Saturday, March 30, 2013

How to read Lacan

From Zizek's "How to read Lacan":

"The melancholic is not primarily the subject fixated on the lost object, unable to perform the work of mourning on it; he is, rather, the subject who possesses the object, but has lost his desire for it, because the cause which made him desire this object has withdrawn, lost its efficiency. Far from accentuating to the extreme the situation of the frustrated desire, of the desire deprived of its object, melancholy stands for the presence of the object itself deprived of our desire for it - melancholy occurs when we finally get the desired object, but are disappointed at it. In this precise sense, melancholy (disappointment at all positive, empirical objects, none of which can satisfy our desire) effectively is the beginning of philosophy....

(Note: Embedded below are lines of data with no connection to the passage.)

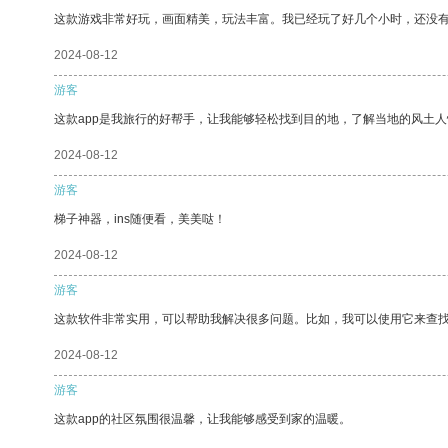
这款游戏非常好玩，画面精美，玩法丰富。我已经玩了好几个小时，还没
2024-08-12
游客
这款app是我旅行的好帮手，让我能够轻松找到目的地，了解当地的风土人
2024-08-12
游客
梯子神器，ins随便看，美美哒！
2024-08-12
游客
这款软件非常实用，可以帮助我解决很多问题。比如，我可以使用它来查
2024-08-12
游客
这款app的社区氛围很温馨，让我能够感受到家的温暖。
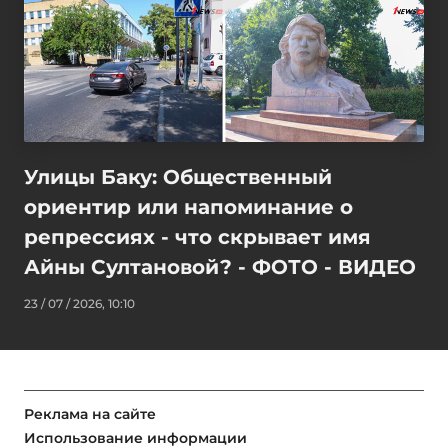
Улицы Баку: Общественный
ориентир или напоминание о
репрессиях - что скрывает имя
Айны Султановой? - ФОТО - ВИДЕО
23 / 07 / 2026, 10:10
Реклама на сайте
Использование информации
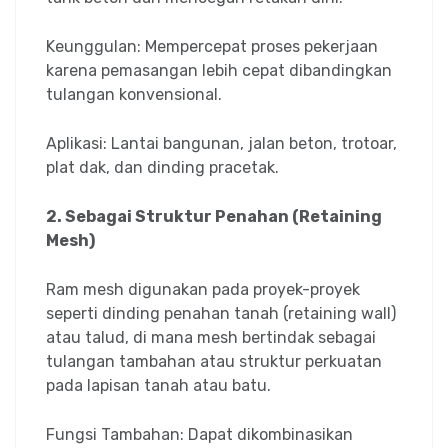
Keunggulan: Mempercepat proses pekerjaan
karena pemasangan lebih cepat dibandingkan
tulangan konvensional.
Aplikasi: Lantai bangunan, jalan beton, trotoar,
plat dak, dan dinding pracetak.
2. Sebagai Struktur Penahan (Retaining
Mesh)
Ram mesh digunakan pada proyek-proyek
seperti dinding penahan tanah (retaining wall)
atau talud, di mana mesh bertindak sebagai
tulangan tambahan atau struktur perkuatan
pada lapisan tanah atau batu.
Fungsi Tambahan: Dapat dikombinasikan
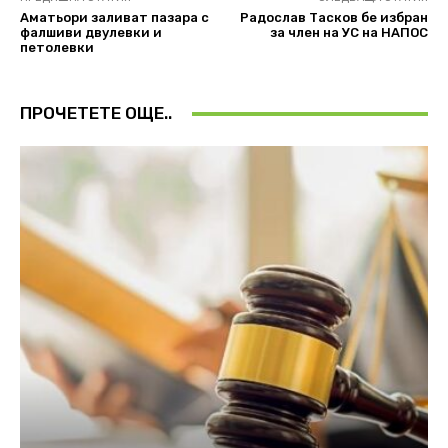
Аматьори заливат пазара с
Радослав Тасков бе избран
фалшиви двулевки и
за член на УС на НАПОС
петолевки
ПРОЧЕТЕТЕ ОЩЕ..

"The status of this object-cause of desire is that of an anamorphosis: a part of the picture which, when we look at the picture in a direct frontal way, appears as a meaningless stain, acquires the contours of a known object when we change our position and look at the picture from aside. Lacan's point is here even more radical: the object-cause of desire is something that, when viewed frontally, is nothing at all, just a void - it acquires the contours of something only when viewed sideways....

"This is objet a: an entity that has no substantial consistency, which is in itself 'nothing but confusion,' and which acquires a definite shape only when looked upon from a standpoint distorted by the subject's desires and fears - as such, as a mere 'shadow of what it is not,' objet a is the strange object which is nothing but the inscription of the subject itself into the field of objects, in the guise of a stain which acquires form only when part of this field is anamorphically distorted by the subject's desire."